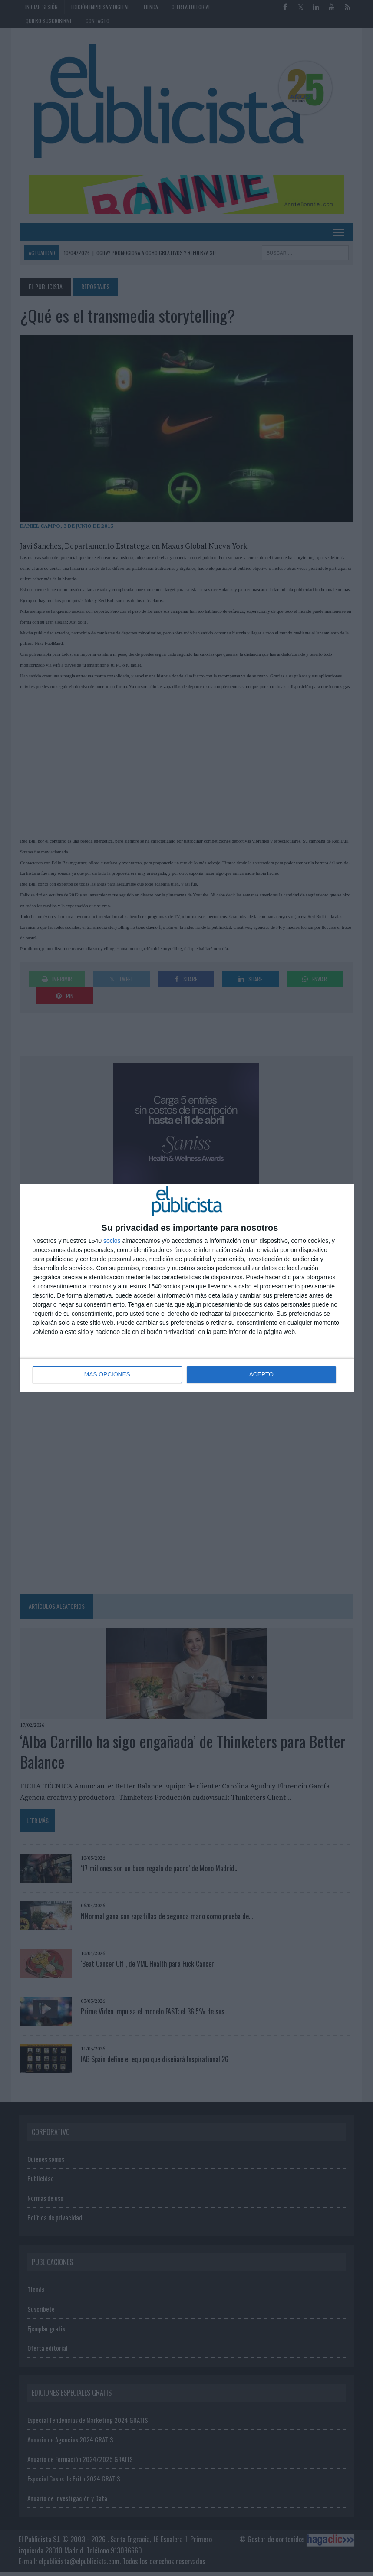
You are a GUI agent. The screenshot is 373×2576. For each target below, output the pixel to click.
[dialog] (187, 1288)
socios (112, 1241)
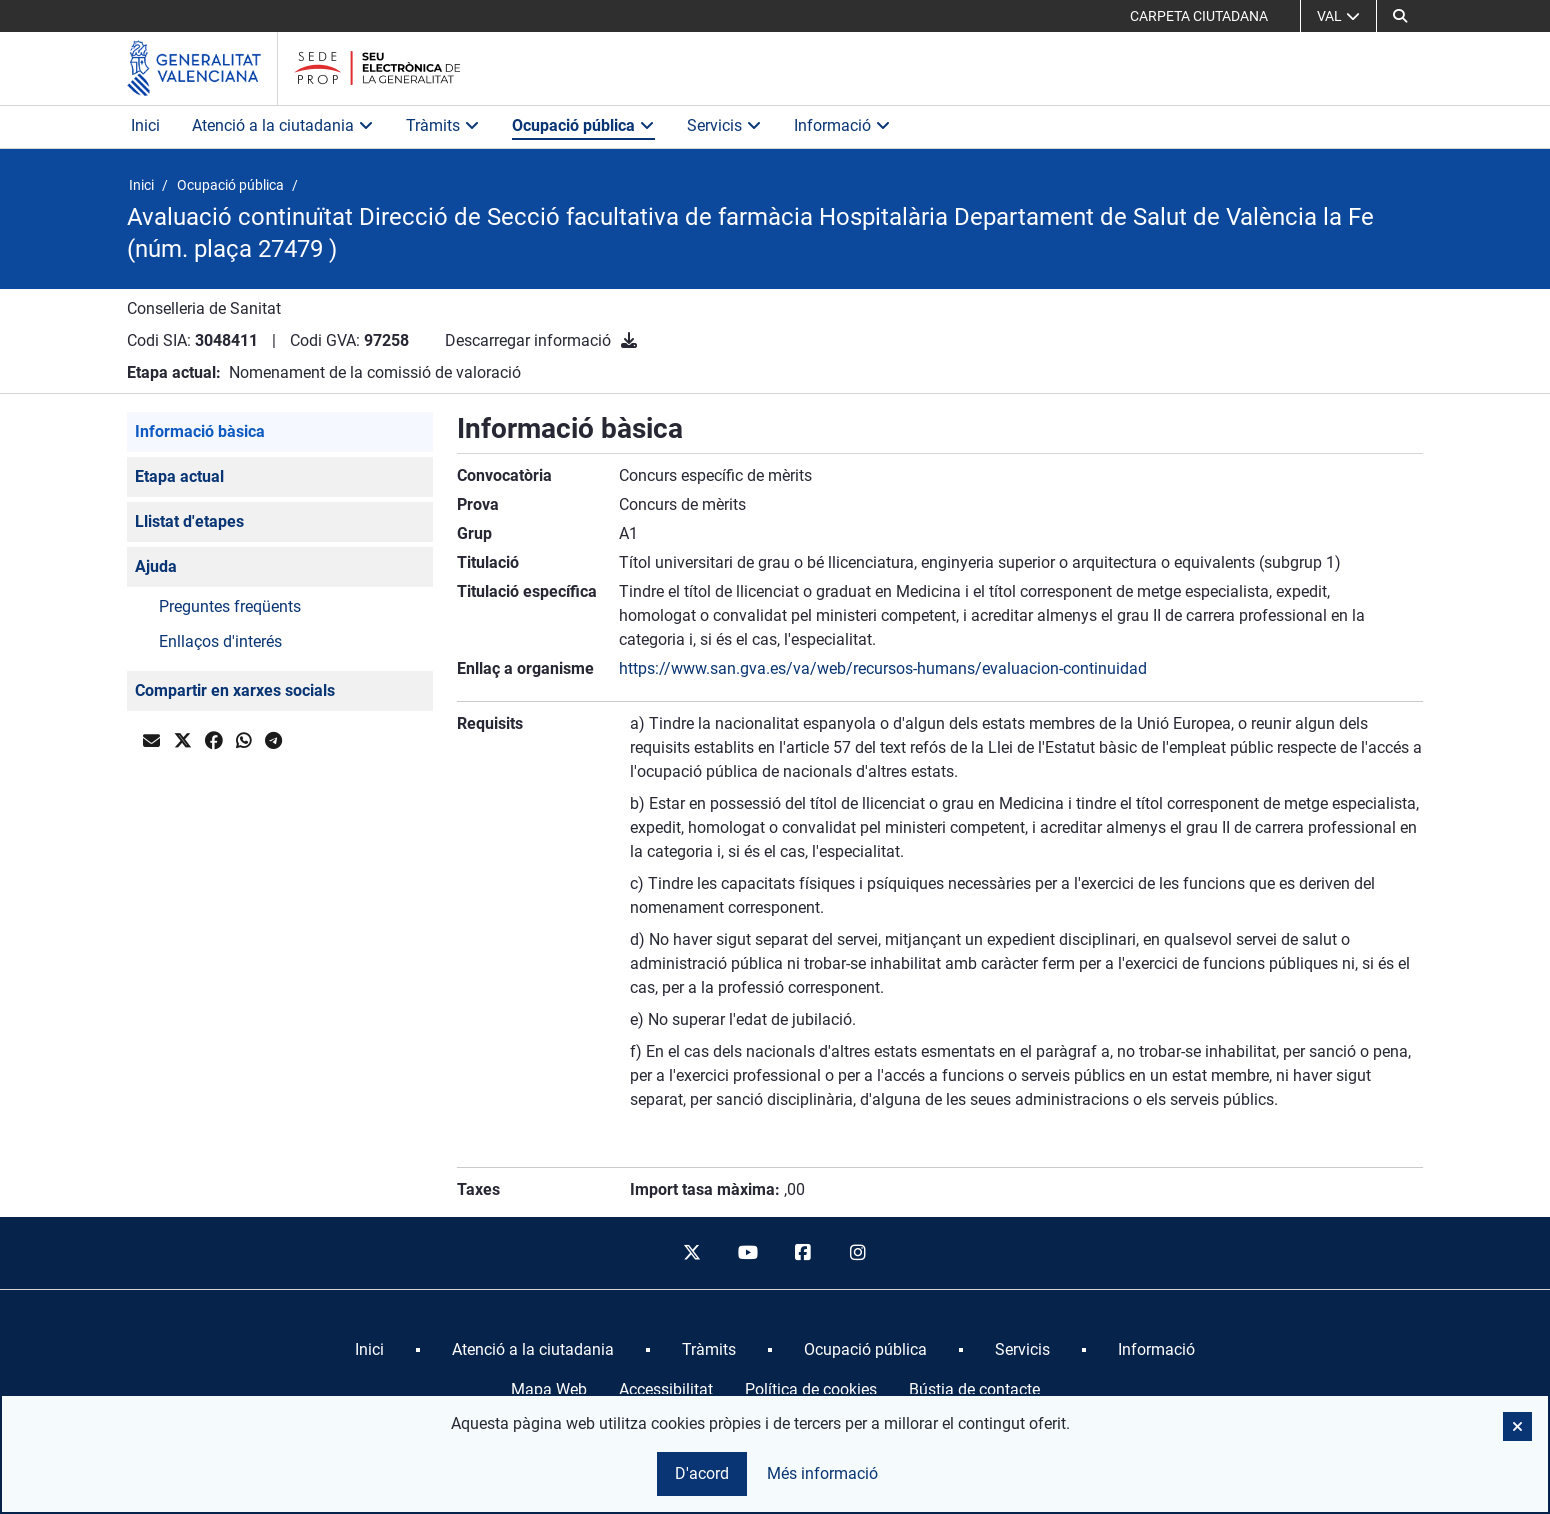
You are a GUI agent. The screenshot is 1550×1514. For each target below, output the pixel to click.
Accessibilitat (666, 1389)
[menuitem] (369, 1350)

--------------------------------------------------

From the first line to the last, transcribe the listing exactly; skip the pictures.

### ANSWER BOX:
You are a GUI agent. The screenshot is 373×2576. For each target below, output the pixel to click.
[dialog] (187, 1288)
socios (112, 1241)
You are a GUI agent. The screenshot is 1550×1514. For each target below, output the pixel to click.
Accessibilitat (666, 1389)
[menuitem] (369, 1350)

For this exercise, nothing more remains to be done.